*** Opening of Dataset extract ***
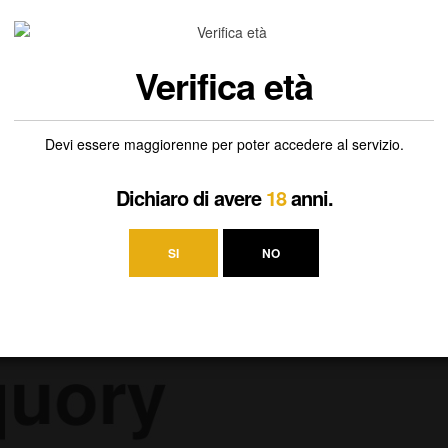
ia, you’ll enjoy aromas and flavors of freshly sliced peaches and juicy
Verifica età
Devi essere maggiorenne per poter accedere al servizio.
Dichiaro di avere
18
anni.
SI
NO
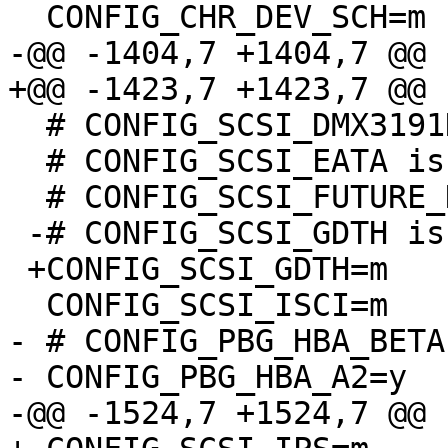
  CONFIG_CHR_DEV_SCH=m

-@@ -1404,7 +1404,7 @@

+@@ -1423,7 +1423,7 @@

  # CONFIG_SCSI_DMX3191D is not set

  # CONFIG_SCSI_EATA is not set

  # CONFIG_SCSI_FUTURE_DOMAIN is not set

 -# CONFIG_SCSI_GDTH is not set

 +CONFIG_SCSI_GDTH=m

  CONFIG_SCSI_ISCI=m

- # CONFIG_PBG_HBA_BETA
- CONFIG_PBG_HBA_A2=y

-@@ -1524,7 +1524,7 @@
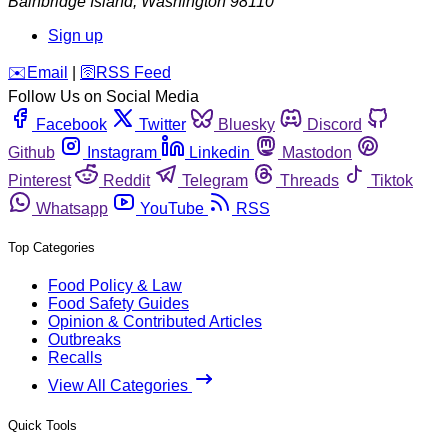
Bainbridge Island
,
Washington
98110
Sign up
️✉️
Email
|
🛜
RSS Feed
Follow Us on Social Media
Facebook
Twitter
Bluesky
Discord
Github
Instagram
Linkedin
Mastodon
Pinterest
Reddit
Telegram
Threads
Tiktok
Whatsapp
YouTube
RSS
Top Categories
Food Policy & Law
Food Safety Guides
Opinion & Contributed Articles
Outbreaks
Recalls
View All Categories
Quick Tools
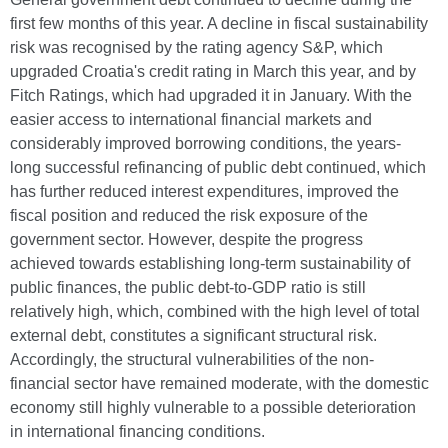
first few months of this year. A decline in fiscal sustainability
risk was recognised by the rating agency S&P, which
upgraded Croatia's credit rating in March this year, and by
Fitch Ratings, which had upgraded it in January. With the
easier access to international financial markets and
considerably improved borrowing conditions, the years-
long successful refinancing of public debt continued, which
has further reduced interest expenditures, improved the
fiscal position and reduced the risk exposure of the
government sector. However, despite the progress
achieved towards establishing long-term sustainability of
public finances, the public debt-to-GDP ratio is still
relatively high, which, combined with the high level of total
external debt, constitutes a significant structural risk.
Accordingly, the structural vulnerabilities of the non-
financial sector have remained moderate, with the domestic
economy still highly vulnerable to a possible deterioration
in international financing conditions.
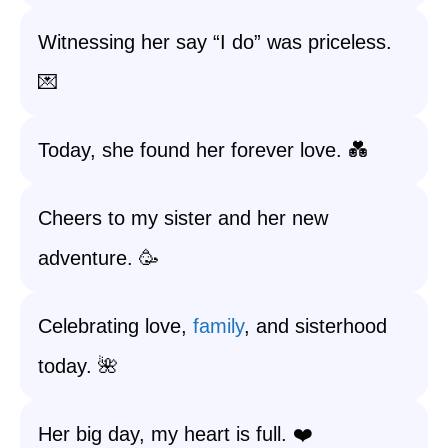
Witnessing her say “I do” was priceless.
💌
Today, she found her forever love. 💑
Cheers to my sister and her new
adventure. 🥳
Celebrating love,
family
, and sisterhood
today. 🌺
Her big day, my heart is full. ❤️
*** Close of Dataset extract ***
* Activity
Nothing but the records, repeated exactly and stripped of pictures, should appear in the answer.

* Solution to this task
ia, you’ll enjoy aromas and flavors of freshly sliced peaches and juicy
Verifica età
Devi essere maggiorenne per poter accedere al servizio.
Dichiaro di avere
18
anni.
SI
NO
  CONFIG_CHR_DEV_SCH=m

-@@ -1404,7 +1404,7 @@

+@@ -1423,7 +1423,7 @@

  # CONFIG_SCSI_DMX3191D is not set

  # CONFIG_SCSI_EATA is not set

  # CONFIG_SCSI_FUTURE_DOMAIN is not set

 -# CONFIG_SCSI_GDTH is not set

 +CONFIG_SCSI_GDTH=m

  CONFIG_SCSI_ISCI=m

- # CONFIG_PBG_HBA_BETA
- CONFIG_PBG_HBA_A2=y

-@@ -1524,7 +1524,7 @@
Bainbridge Island
,
Washington
98110
Sign up
️✉️
Email
|
🛜
RSS Feed
Follow Us on Social Media
Facebook
Twitter
Bluesky
Discord
Github
Instagram
Linkedin
Mastodon
Pinterest
Reddit
Telegram
Threads
Tiktok
Whatsapp
YouTube
RSS
Top Categories
Food Policy & Law
Food Safety Guides
Opinion & Contributed Articles
Outbreaks
Recalls
View All Categories
Quick Tools
first few months of this year. A decline in fiscal sustainability
risk was recognised by the rating agency S&P, which
upgraded Croatia's credit rating in March this year, and by
Fitch Ratings, which had upgraded it in January. With the
easier access to international financial markets and
considerably improved borrowing conditions, the years-
long successful refinancing of public debt continued, which
has further reduced interest expenditures, improved the
fiscal position and reduced the risk exposure of the
government sector. However, despite the progress
achieved towards establishing long-term sustainability of
public finances, the public debt-to-GDP ratio is still
relatively high, which, combined with the high level of total
external debt, constitutes a significant structural risk.
Accordingly, the structural vulnerabilities of the non-
financial sector have remained moderate, with the domestic
economy still highly vulnerable to a possible deterioration
in international financing conditions.
Witnessing her say “I do” was priceless.
💌
Today, she found her forever love. 💑
Cheers to my sister and her new
adventure. 🥳
Celebrating love,
family
, and sisterhood
today. 🌺
Her big day, my heart is full. ❤️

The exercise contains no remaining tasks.